----- DATA IN THIS EXERCISE

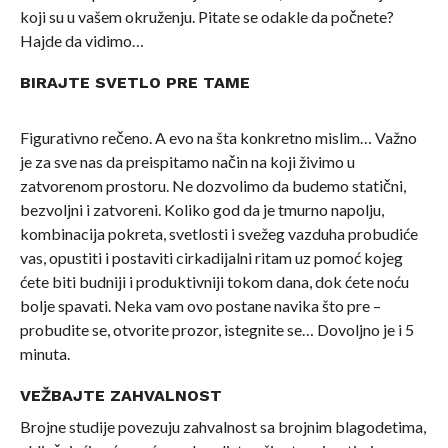
koji su u vašem okruženju. Pitate se odakle da počnete?
Hajde da vidimo…
BIRAJTE SVETLO PRE TAME
Figurativno rečeno. A evo na šta konkretno mislim… Važno
je za sve nas da preispitamo način na koji živimo u
zatvorenom prostoru. Ne dozvolimo da budemo statični,
bezvoljni i zatvoreni. Koliko god da je tmurno napolju,
kombinacija pokreta, svetlosti i svežeg vazduha probudiće
vas, opustiti i postaviti cirkadijalni ritam uz pomoć kojeg
ćete biti budniji i produktivniji tokom dana, dok ćete noću
bolje spavati. Neka vam ovo postane navika što pre –
probudite se, otvorite prozor, istegnite se… Dovoljno je i 5
minuta.
VEŽBAJTE ZAHVALNOST
Brojne studije povezuju zahvalnost sa brojnim blagodetima,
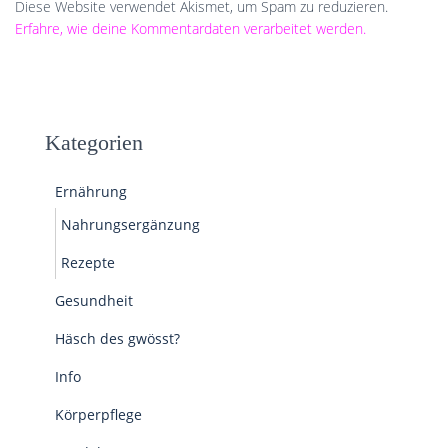
Diese Website verwendet Akismet, um Spam zu reduzieren.
Erfahre, wie deine Kommentardaten verarbeitet werden.
Kategorien
Ernährung
Nahrungsergänzung
Rezepte
Gesundheit
Häsch des gwösst?
Info
Körperpflege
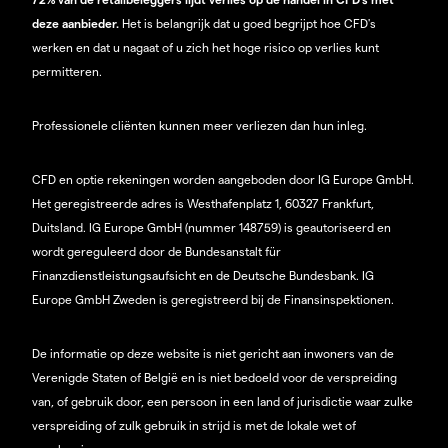
deze aanbieder.
Het is belangrijk dat u goed begrijpt hoe CFD's
werken en dat u nagaat of u zich het hoge risico op verlies kunt
permitteren.
Professionele cliënten kunnen meer verliezen dan hun inleg.
CFD en optie rekeningen worden aangeboden door IG Europe GmbH.
Het geregistreerde adres is Westhafenplatz 1, 60327 Frankfurt,
Duitsland. IG Europe GmbH (nummer 148759) is geautoriseerd en
wordt gereguleerd door de Bundesanstalt für
Finanzdienstleistungsaufsicht en de Deutsche Bundesbank. IG
Europe GmbH Zweden is geregistreerd bij de Finansinspektionen.
De informatie op deze website is niet gericht aan inwoners van de
Verenigde Staten of België en is niet bedoeld voor de verspreiding
van, of gebruik door, een persoon in een land of jurisdictie waar zulke
verspreiding of zulk gebruik in strijd is met de lokale wet of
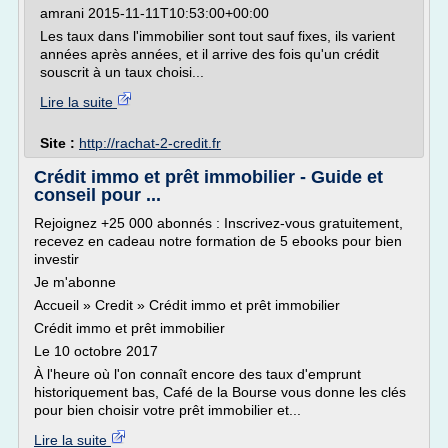
amrani 2015-11-11T10:53:00+00:00
Les taux dans l'immobilier sont tout sauf fixes, ils varient
années après années, et il arrive des fois qu'un crédit
souscrit à un taux choisi...
Lire la suite
Site :
http://rachat-2-credit.fr
Crédit immo et prêt immobilier - Guide et
conseil pour ...
Rejoignez +25 000 abonnés : Inscrivez-vous gratuitement,
recevez en cadeau notre formation de 5 ebooks pour bien
investir
Je m'abonne
Accueil » Credit » Crédit immo et prêt immobilier
Crédit immo et prêt immobilier
Le 10 octobre 2017
À l'heure où l'on connaît encore des taux d'emprunt
historiquement bas, Café de la Bourse vous donne les clés
pour bien choisir votre prêt immobilier et...
Lire la suite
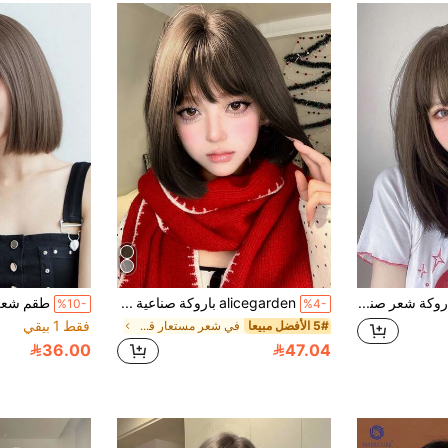
alicegarden باروكة شعر صناعية مستقيمة بنية اللون بطول 16 بوصة مع غرة، طبيعية وواقعية، مثالية للارتداء اليومي، مناسبة للنساء (الإكسسوارات غير مشمولة)
alicegarden باروكة صناعية طويلة 12 بوصة بتصميم مستقيم طبيعي باللون الأسود البني. مصممة مع غرة، هذه القطعة الشعرية الاصطناعية مثالية للاستخدام اليومي للسيدات، وتوفر مظهرًا طبيعيًا وواقعيًا يحاكي هدية للسيدات. (بدون إكسسوارات)
%10-
%4-
فقط 1 بيقي
5# الأفضل مبيعا
في شعر مستعار قصير باروكات كوسبلاي
36.00
47.04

----------

**PROBLEM DESCRIPTION**.
The answer should consist only of the lines from the one with "alicegarden باروكة شعر" to the final line of the records above, retyped word for word.

**THE COMPLETED TASK**.
alicegarden باروكة شعر صناعية مستقيمة بنية اللون بطول 16 بوصة مع غرة، طبيعية وواقعية، مثالية للارتداء اليومي، مناسبة للنساء (الإكسسوارات غير مشمولة)
alicegarden باروكة صناعية طويلة 12 بوصة بتصميم مستقيم طبيعي باللون الأسود البني. مصممة مع غرة، هذه القطعة الشعرية الاصطناعية مثالية للاستخدام اليومي للسيدات، وتوفر مظهرًا طبيعيًا وواقعيًا يحاكي هدية للسيدات. (بدون إكسسوارات)
%10-
%4-
فقط 1 بيقي
5# الأفضل مبيعا
في شعر مستعار قصير باروكات كوسبلاي
36.00
47.04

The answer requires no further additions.